DATA FOR THE TASK -
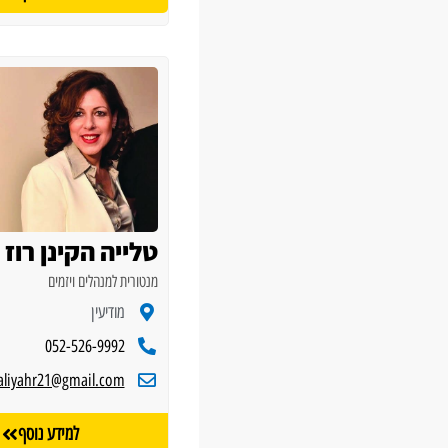
טלייה הקינן רוז
מנטורית למנהלים ויזמים
מודיעין
052-526-9992
aliyahr21@gmail.com
למידע נוסף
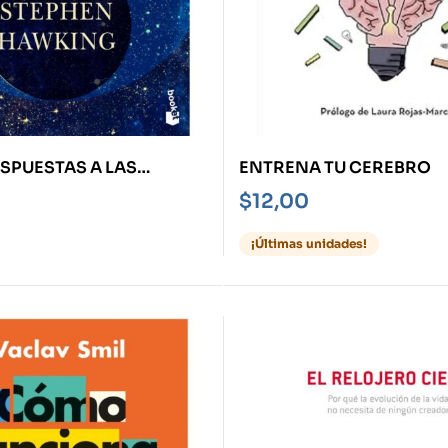
SPUESTAS A LAS
ENTRENA TU CEREBRO
PREGUNTAS
$
12,00
¡Últimas unidades!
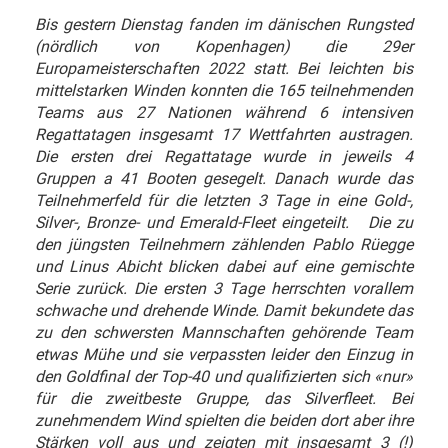
Bis gestern Dienstag fanden im dänischen Rungsted
(nördlich von Kopenhagen) die 29er
Europameisterschaften 2022 statt. Bei leichten bis
mittelstarken Winden konnten die 165 teilnehmenden
Teams aus 27 Nationen während 6 intensiven
Regattatagen insgesamt 17 Wettfahrten austragen.
Die ersten drei Regattatage wurde in jeweils 4
Gruppen a 41 Booten gesegelt. Danach wurde das
Teilnehmerfeld für die letzten 3 Tage in eine Gold-,
Silver-, Bronze- und Emerald-Fleet eingeteilt.
Die zu
den jüngsten Teilnehmern zählenden Pablo Rüegge
und Linus Abicht blicken dabei auf eine gemischte
Serie zurück. Die ersten 3 Tage herrschten vorallem
schwache und drehende Winde. Damit bekundete das
zu den schwersten Mannschaften gehörende Team
etwas Mühe und sie verpassten leider den Einzug in
den Goldfinal der Top-40 und qualifizierten sich «nur»
für die zweitbeste Gruppe, das Silverfleet. Bei
zunehmendem Wind spielten die beiden dort aber ihre
Stärken voll aus und zeigten mit insgesamt 3 (!)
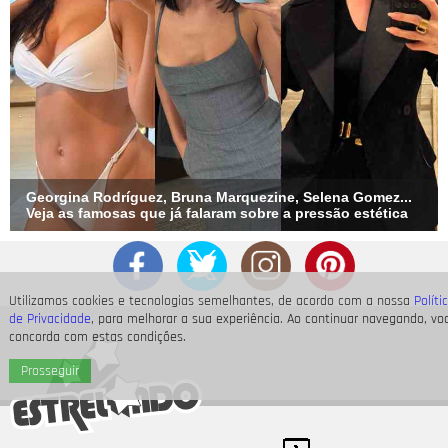
Georgina Rodríguez, Bruna Marquezine, Selena Gomez...
Veja as famosas que já falaram sobre a pressão estética
Utilizamos cookies e tecnologias semelhantes, de acordo com a nossa
Políti
de Privacidade
, para melhorar a sua experiência. Ao continuar navegando, vo
concorda com estas condições.
Prosseguir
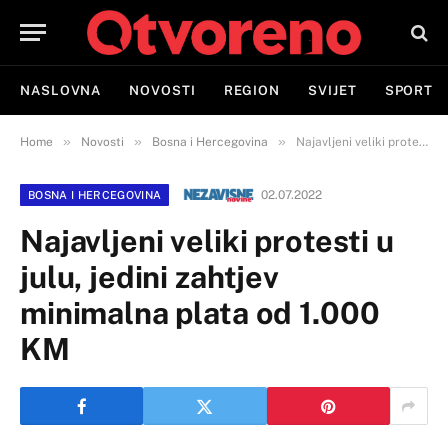
NASLOVNA
NOVOSTI
REGION
SVIJET
SPORT
»
»
»
Home
Novosti
Bosna i Hercegovina
Najavljeni veliki protesti u julu, jedini zahtjev minimalna plata od 1.000 KM
02.07.2022
BOSNA I HERCEGOVINA
Najavljeni veliki protesti u
julu, jedini zahtjev
minimalna plata od 1.000
KM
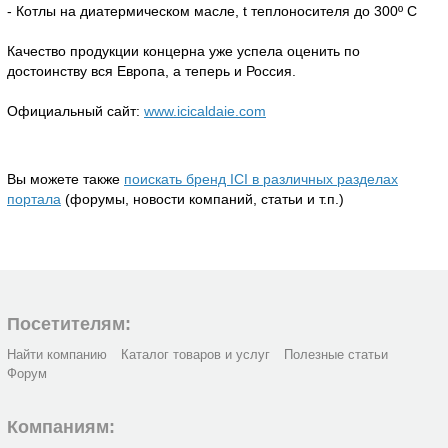
- Котлы на диатермическом масле, t теплоносителя до 300º С
Качество продукции концерна уже успела оценить по
достоинству вся Европа, а теперь и Россия.
Официальный сайт:
www.icicaldaie.com
Вы можете также
поискать бренд ICI в различных разделах
портала
(форумы, новости компаний, статьи и т.п.)
Посетителям:
Найти компанию
Каталог товаров и услуг
Полезные статьи
Форум
Компаниям:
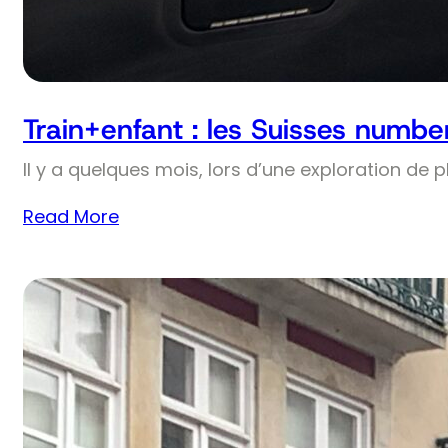
Train+enfant : les Suisses numbe
Il y a quelques mois, lors d’une exploration de 
Read More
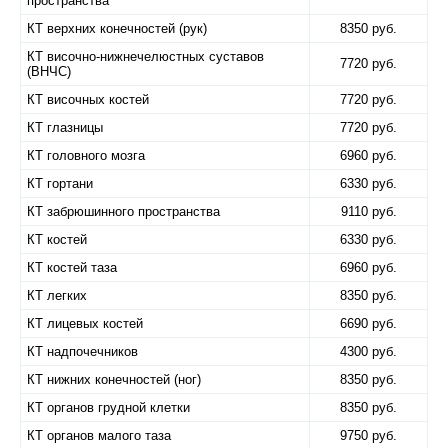
пространства
КТ верхних конечностей (рук)
8350 руб.
КТ височно-нижнечелюстных суставов
7720 руб.
(ВНЧС)
КТ височных костей
7720 руб.
КТ глазницы
7720 руб.
КТ головного мозга
6960 руб.
КТ гортани
6330 руб.
КТ забрюшинного пространства
9110 руб.
КТ костей
6330 руб.
КТ костей таза
6960 руб.
КТ легких
8350 руб.
КТ лицевых костей
6690 руб.
КТ надпочечников
4300 руб.
КТ нижних конечностей (ног)
8350 руб.
КТ органов грудной клетки
8350 руб.
КТ органов малого таза
9750 руб.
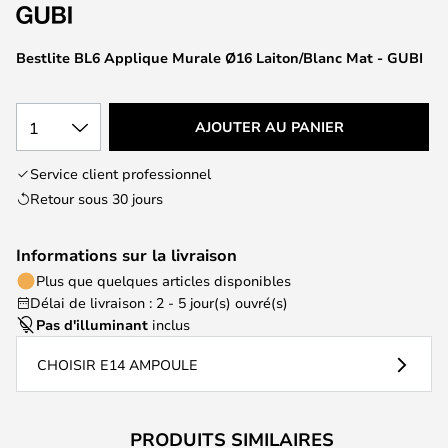
of
the
images
Bestlite BL6 Applique Murale Ø16 Laiton/Blanc Mat - GUBI
gallery
1
AJOUTER AU PANIER
Service client professionnel
Retour sous 30 jours
Informations sur la livraison
Plus que quelques articles disponibles
Délai de livraison : 2 - 5 jour(s) ouvré(s)
Pas d'illuminant
inclus
CHOISIR E14 AMPOULE
PRODUITS SIMILAIRES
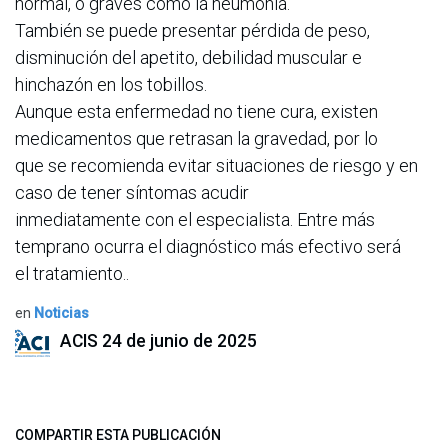
normal, o graves como la neumonía.
También se puede presentar pérdida de peso,
disminución del apetito, debilidad muscular e
hinchazón en los tobillos.
Aunque esta enfermedad no tiene cura, existen
medicamentos que retrasan la gravedad, por lo
que se recomienda evitar situaciones de riesgo y en
caso de tener síntomas acudir
inmediatamente con el especialista. Entre más
temprano ocurra el diagnóstico más efectivo será
el tratamiento..
en
Noticias
ACIS
24 de junio de 2025
COMPARTIR ESTA PUBLICACIÓN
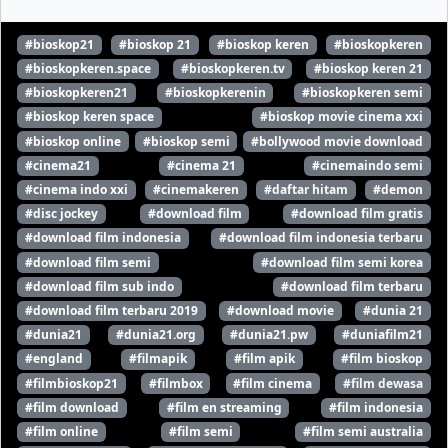
#bioskop21
#bioskop 21
#bioskop keren
#bioskopkeren
#bioskopkeren.space
#bioskopkeren.tv
#bioskop keren 21
#bioskopkeren21
#bioskopkerenin
#bioskopkeren semi
#bioskop keren space
#bioskop movie cinema xxi
#bioskop online
#bioskop semi
#bollywood movie download
#cinema21
#cinema 21
#cinemaindo semi
#cinema indo xxi
#cinemakeren
#daftar hitam
#demon
#disc jockey
#download film
#download film gratis
#download film indonesia
#download film indonesia terbaru
#download film semi
#download film semi korea
#download film sub indo
#download film terbaru
#download film terbaru 2019
#download movie
#dunia 21
#dunia21
#dunia21.org
#dunia21.pw
#duniafilm21
#england
#filmapik
#film apik
#film bioskop
#filmbioskop21
#filmbox
#film cinema
#film dewasa
#film download
#film en streaming
#film indonesia
#film online
#film semi
#film semi australia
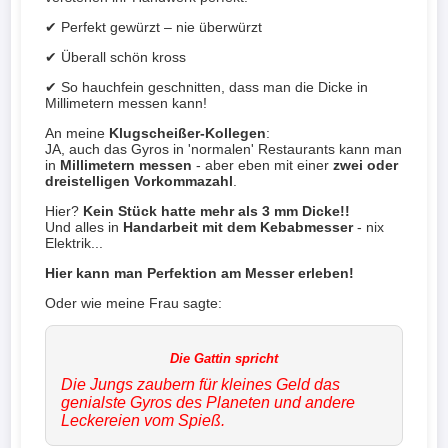
✔ Perfekt gewürzt – nie überwürzt
✔ Überall schön kross
✔ So hauchfein geschnitten, dass man die Dicke in
Millimetern messen kann!
An meine
Klugscheißer-Kollegen
:
JA, auch das Gyros in 'normalen' Restaurants kann man
in
Millimetern messen
- aber eben mit einer
zwei oder
dreistelligen Vorkommazahl
.
Hier?
Kein Stück hatte mehr als 3 mm Dicke!!
Und alles in
Handarbeit mit dem Kebabmesser
- nix
Elektrik...
Hier kann man Perfektion am Messer erleben!
Oder wie meine Frau sagte:
Die Jungs zaubern für kleines Geld das
genialste Gyros des Planeten und andere
Leckereien vom Spieß.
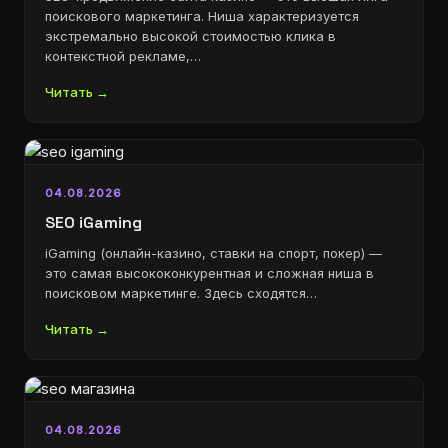
поискового маркетинга. Ниша характеризуется
экстремально высокой стоимостью клика в
контекстной рекламе,…
Читать →
04.08.2026
SEO iGaming
iGaming (онлайн-казино, ставки на спорт, покер) —
это самая высококонкурентная и сложная ниша в
поисковом маркетинге. Здесь сходятся…
Читать →
04.08.2026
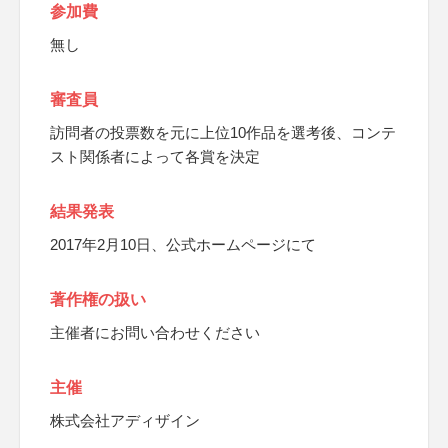
参加費
無し
審査員
訪問者の投票数を元に上位10作品を選考後、コンテ
スト関係者によって各賞を決定
結果発表
2017年2月10日、公式ホームページにて
著作権の扱い
主催者にお問い合わせください
主催
株式会社アディザイン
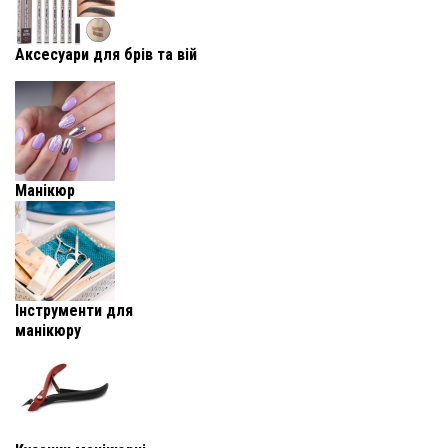
Аксесуари для брів та вій
Манікюр
Інструменти для
манікюру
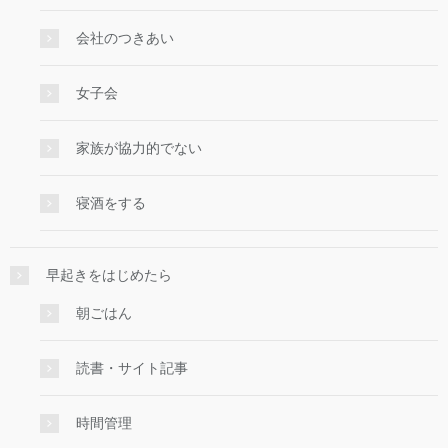
会社のつきあい
女子会
家族が協力的でない
寝酒をする
早起きをはじめたら
朝ごはん
読書・サイト記事
時間管理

WHAT TO WORK ON - Please retype the whole listing above exactly, without any of its images.

RESPONSE -
טלייה הקינן רוז
מנטורית למנהלים ויזמים
מודיעין
052-526-9992
aliyahr21@gmail.com
למידע נוסף
SPUESTAS A LAS
ENTRENA TU CEREBRO
PREGUNTAS
$
12,00
¡Últimas unidades!
Bis gestern Dienstag fanden im dänischen Rungsted
(nördlich von Kopenhagen) die 29er
Europameisterschaften 2022 statt. Bei leichten bis
mittelstarken Winden konnten die 165 teilnehmenden
Teams aus 27 Nationen während 6 intensiven
Regattatagen insgesamt 17 Wettfahrten austragen.
Die ersten drei Regattatage wurde in jeweils 4
Gruppen a 41 Booten gesegelt. Danach wurde das
Teilnehmerfeld für die letzten 3 Tage in eine Gold-,
Silver-, Bronze- und Emerald-Fleet eingeteilt.
Die zu
den jüngsten Teilnehmern zählenden Pablo Rüegge
und Linus Abicht blicken dabei auf eine gemischte
Serie zurück. Die ersten 3 Tage herrschten vorallem
schwache und drehende Winde. Damit bekundete das
zu den schwersten Mannschaften gehörende Team
etwas Mühe und sie verpassten leider den Einzug in
den Goldfinal der Top-40 und qualifizierten sich «nur»
für die zweitbeste Gruppe, das Silverfleet. Bei
zunehmendem Wind spielten die beiden dort aber ihre
Stärken voll aus und zeigten mit insgesamt 3 (!)
Georgina Rodríguez, Bruna Marquezine, Selena Gomez...
Veja as famosas que já falaram sobre a pressão estética
Utilizamos cookies e tecnologias semelhantes, de acordo com a nossa
Políti
de Privacidade
, para melhorar a sua experiência. Ao continuar navegando, vo
concorda com estas condições.
Prosseguir
NASLOVNA
NOVOSTI
REGION
SVIJET
SPORT
»
»
»
Home
Novosti
Bosna i Hercegovina
Najavljeni veliki protesti u julu, jedini zahtjev minimalna plata od 1.000 KM
02.07.2022
BOSNA I HERCEGOVINA
Najavljeni veliki protesti u
julu, jedini zahtjev
minimalna plata od 1.000
KM
- Котлы на диатермическом масле, t теплоносителя до 300º С
Качество продукции концерна уже успела оценить по
достоинству вся Европа, а теперь и Россия.
Официальный сайт:
www.icicaldaie.com
Вы можете также
поискать бренд ICI в различных разделах
портала
(форумы, новости компаний, статьи и т.п.)
Посетителям:
Найти компанию
Каталог товаров и услуг
Полезные статьи
Форум
Компаниям:
Train+enfant : les Suisses numbe
Il y a quelques mois, lors d’une exploration de 
Read More
пространства
КТ верхних конечностей (рук)
8350 руб.
КТ височно-нижнечелюстных суставов
7720 руб.
(ВНЧС)
КТ височных костей
7720 руб.
КТ глазницы
7720 руб.
КТ головного мозга
6960 руб.
КТ гортани
6330 руб.
КТ забрюшинного пространства
9110 руб.
КТ костей
6330 руб.
КТ костей таза
6960 руб.
КТ легких
8350 руб.
КТ лицевых костей
6690 руб.
КТ надпочечников
4300 руб.
КТ нижних конечностей (ног)
8350 руб.
КТ органов грудной клетки
8350 руб.
КТ органов малого таза
9750 руб.
of
the
images
Bestlite BL6 Applique Murale Ø16 Laiton/Blanc Mat - GUBI
gallery
1
AJOUTER AU PANIER
Service client professionnel
Retour sous 30 jours
Informations sur la livraison
Plus que quelques articles disponibles
Délai de livraison : 2 - 5 jour(s) ouvré(s)
Pas d'illuminant
inclus
CHOISIR E14 AMPOULE
PRODUITS SIMILAIRES
normal, o graves como la neumonía.
También se puede presentar pérdida de peso,
disminución del apetito, debilidad muscular e
hinchazón en los tobillos.
Aunque esta enfermedad no tiene cura, existen
medicamentos que retrasan la gravedad, por lo
que se recomienda evitar situaciones de riesgo y en
caso de tener síntomas acudir
inmediatamente con el especialista. Entre más
temprano ocurra el diagnóstico más efectivo será
el tratamiento..
en
Noticias
ACIS
24 de junio de 2025
COMPARTIR ESTA PUBLICACIÓN
#bioskop21
#bioskop 21
#bioskop keren
#bioskopkeren
#bioskopkeren.space
#bioskopkeren.tv
#bioskop keren 21
#bioskopkeren21
#bioskopkerenin
#bioskopkeren semi
#bioskop keren space
#bioskop movie cinema xxi
#bioskop online
#bioskop semi
#bollywood movie download
#cinema21
#cinema 21
#cinemaindo semi
#cinema indo xxi
#cinemakeren
#daftar hitam
#demon
#disc jockey
#download film
#download film gratis
#download film indonesia
#download film indonesia terbaru
#download film semi
#download film semi korea
#download film sub indo
#download film terbaru
#download film terbaru 2019
#download movie
#dunia 21
#dunia21
#dunia21.org
#dunia21.pw
#duniafilm21
#england
#filmapik
#film apik
#film bioskop
#filmbioskop21
#filmbox
#film cinema
#film dewasa
#film download
#film en streaming
#film indonesia
#film online
#film semi
#film semi australia
✔ Perfekt gewürzt – nie überwürzt
✔ Überall schön kross
✔ So hauchfein geschnitten, dass man die Dicke in
Millimetern messen kann!
An meine
Klugscheißer-Kollegen
:
JA, auch das Gyros in 'normalen' Restaurants kann man
in
Millimetern messen
- aber eben mit einer
zwei oder
dreistelligen Vorkommazahl
.
Hier?
Kein Stück hatte mehr als 3 mm Dicke!!
Und alles in
Handarbeit mit dem Kebabmesser
- nix
Elektrik...
Hier kann man Perfektion am Messer erleben!
Oder wie meine Frau sagte:
Die Jungs zaubern für kleines Geld das
genialste Gyros des Planeten und andere
Leckereien vom Spieß.
поискового маркетинга. Ниша характеризуется
экстремально высокой стоимостью клика в
контекстной рекламе,…
Читать →
04.08.2026
SEO iGaming
iGaming (онлайн-казино, ставки на спорт, покер) —
это самая высококонкурентная и сложная ниша в
поисковом маркетинге. Здесь сходятся…
Читать →
04.08.2026
参加費
無し
審査員
訪問者の投票数を元に上位10作品を選考後、コンテ
スト関係者によって各賞を決定
結果発表
2017年2月10日、公式ホームページにて
著作権の扱い
主催者にお問い合わせください
主催
株式会社アディザイン
Аксесуари для брів та вій
Манікюр
Інструменти для
манікюру
会社のつきあい
女子会
家族が協力的でない
寝酒をする
早起きをはじめたら
朝ごはん
読書・サイト記事
時間管理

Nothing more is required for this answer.